From: Aldy Hernandez <aldyh@redhat.com>
To: Richard Biener <richard.guenther@gmail.com>
Cc: Michael Matz <matz@suse.de>, Jeff Law <jeffreyalaw@gmail.com>,
GCC Mailing List <gcc@gcc.gnu.org>,
Andrew MacLeod <amacleod@redhat.com>
Subject: Re: More aggressive threading causing loop-interchange-9.c regression
Date: Thu, 9 Sep 2021 11:21:13 +0200 [thread overview]
Message-ID: <8c49db8d-3119-0dc2-2bbb-4062c8d5d53b@redhat.com> (raw)
In-Reply-To: <CAFiYyc1=Bj3yBhvKJtYFHWqHU7WgW-4RWwZ6CXSwQiP-QuYGXw@mail.gmail.com>
On 9/9/21 10:58 AM, Richard Biener wrote:
> On Thu, Sep 9, 2021 at 10:36 AM Aldy Hernandez <aldyh@redhat.com> wrote:
>>
>>
>>
>> On 9/9/21 9:45 AM, Richard Biener wrote:
>>> On Thu, Sep 9, 2021 at 9:37 AM Aldy Hernandez <aldyh@redhat.com> wrote:
>>>>
>>>>
>>>>
>>>> On 9/9/21 8:57 AM, Richard Biener wrote:
>>>>> On Wed, Sep 8, 2021 at 8:13 PM Michael Matz <matz@suse.de> wrote:
>>>>>>
>>>>>> Hello,
>>>>>>
>>>>>> [lame answer to self]
>>>>>>
>>>>>> On Wed, 8 Sep 2021, Michael Matz wrote:
>>>>>>
>>>>>>>>> The forward threader guards against this by simply disallowing
>>>>>>>>> threadings that involve different loops. As I see
>>>>>>>>
>>>>>>>> The thread in question (5->9->3) is all within the same outer loop,
>>>>>>>> though. BTW, the backward threader also disallows threading across
>>>>>>>> different loops (see path_crosses_loops variable).
>>>>>> ...
>>>>>>> Maybe it's possible to not disable threading over latches alltogether in
>>>>>>> the backward threader (like it's tried now), but I haven't looked at the
>>>>>>> specific situation here in depth, so take my view only as opinion from a
>>>>>>> large distance :-)
>>>>>>
>>>>>> I've now looked at the concrete situation. So yeah, the whole path is in
>>>>>> the same loop, crosses the latch, _and there's code following the latch
>>>>>> on that path_. (I.e. the latch isn't the last block in the path). In
>>>>>> particular, after loop_optimizer_init() (before any threading) we have:
>>>>>>
>>>>>> <bb 3> [local count: 118111600]:
>>>>>> # j_19 = PHI <j_13(9), 0(7)>
>>>>>> sum_11 = c[j_19];
>>>>>> if (n_10(D) > 0)
>>>>>> goto <bb 8>; [89.00%]
>>>>>> else
>>>>>> goto <bb 5>; [11.00%]
>>>>>>
>>>>>> <bb 8> [local count: 105119324]:
>>>>>> ...
>>>>>>
>>>>>> <bb 5> [local count: 118111600]:
>>>>>> # sum_21 = PHI <sum_14(4), sum_11(3)>
>>>>>> c[j_19] = sum_21;
>>>>>> j_13 = j_19 + 1;
>>>>>> if (n_10(D) > j_13)
>>>>>> goto <bb 9>; [89.00%]
>>>>>> else
>>>>>> goto <bb 6>; [11.00%]
>>>>>>
>>>>>> <bb 9> [local count: 105119324]:
>>>>>> goto <bb 3>; [100.00%]
>>>>>>
>>>>>> With bb9 the outer (empty) latch, bb3 the outer header, and bb8 the
>>>>>> pre-header of inner loop, but more importantly something that's not at the
>>>>>> start of the outer loop.
>>>>>>
>>>>>> Now, any thread that includes the backedge 9->3 _including_ its
>>>>>> destination (i.e. where the backedge isn't the last to-be-redirected edge)

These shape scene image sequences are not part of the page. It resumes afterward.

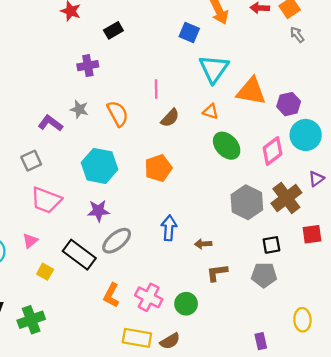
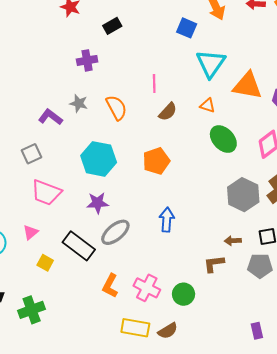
brown arrow: (203, 244) -> (233, 241), moved

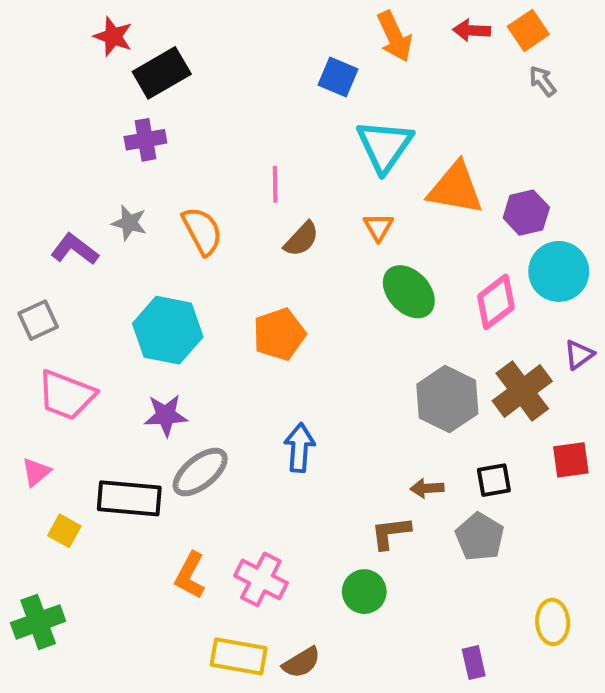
black rectangle: (112, 26) -> (162, 73), moved, size x1.5
orange triangle: (208, 105) -> (378, 227), turned 42
black rectangle: (79, 246) -> (129, 498), turned -32
gray pentagon: (260, 266) -> (480, 537), turned 30
green circle: (184, 294) -> (364, 592), moved

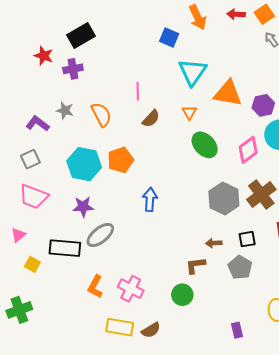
red star: (113, 36) -> (44, 56), moved
gray square: (38, 320) -> (30, 159), moved
orange pentagon: (279, 334) -> (121, 160), moved
blue arrow: (299, 448) -> (150, 200), moved

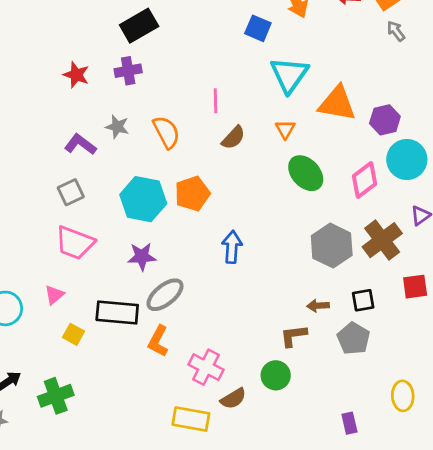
red star: (44, 56) -> (76, 75), moved
orange L-shape: (95, 287) -> (158, 341), moved
brown semicircle: (151, 330) -> (233, 399), moved

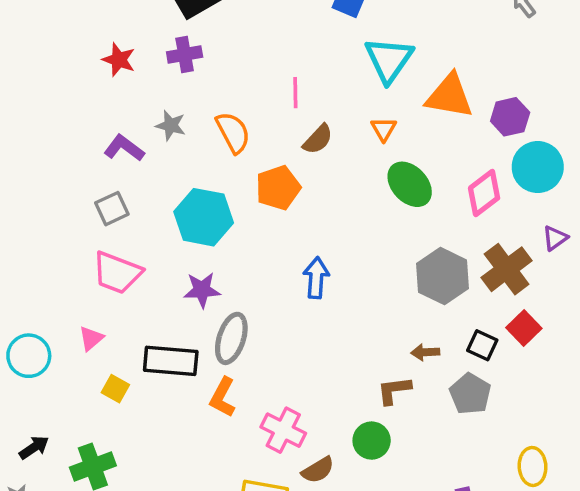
orange pentagon: (192, 194) -> (278, 188), moved
red square: (415, 287) -> (524, 328), moved, turned -36
gray ellipse: (165, 295) -> (231, 338), turned -33
black square: (363, 300) -> (482, 345), turned 35

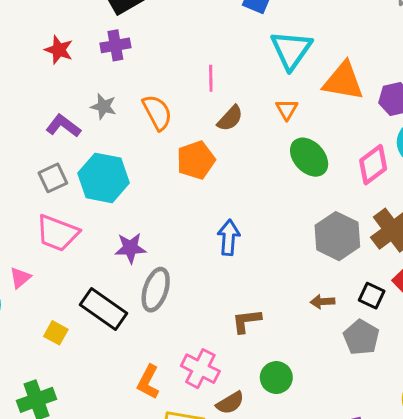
cyan hexagon: (204, 217) -> (104, 178), moved
pink triangle: (91, 338) -> (20, 278), moved
black rectangle: (171, 361) -> (104, 309), turned 30
brown L-shape: (394, 390) -> (247, 321), moved
orange L-shape: (223, 397) -> (148, 382), moved

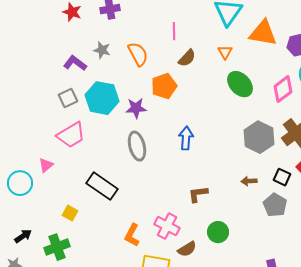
pink trapezoid: (57, 233) -> (71, 135), turned -52
purple star: (130, 248) -> (136, 108), moved
gray ellipse: (156, 290) -> (137, 146), moved, turned -32
yellow square: (56, 333) -> (70, 213), moved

>>>>>> necessarily duplicates all code from that destination onto the back edge.
>>>>>> Here it's the load from c[j] into sum_11.
>>>>>>
>>>>>> The important part is the code is emitted onto the back edge,
>>>>>> conceptually; in reality it's simply included into the (new) latch block
>>>>>> (the duplicate of bb9, which is bb12 intermediately, then named bb7 after
>>>>>> cfg_cleanup).
>>>>>>
>>>>>> That's what we can't have for some of our structural loop optimizers:
>>>>>> there must be no code executed after the exit test (e.g. in the latch
>>>>>> block). (This requirement makes reasoning about which code is or isn't
>>>>>> executed completely for an iteration trivial; simply everything in the
>>>>>> body is always executed; e.g. loop interchange uses this to check that
>>>>>> there are no memory references after the exit test, because those would
>>>>>> then be only conditional and hence make loop interchange very awkward).
>>>>>>
>>>>>> Note that this situation can't be later rectified anymore: the duplicated
>>>>>> instructions (because they are memory refs) must remain after the exit
>>>>>> test. Only by rerolling/unrotating the loop (i.e. noticing that the
>>>>>> memory refs on the loop-entry path and on the back edge are equivalent)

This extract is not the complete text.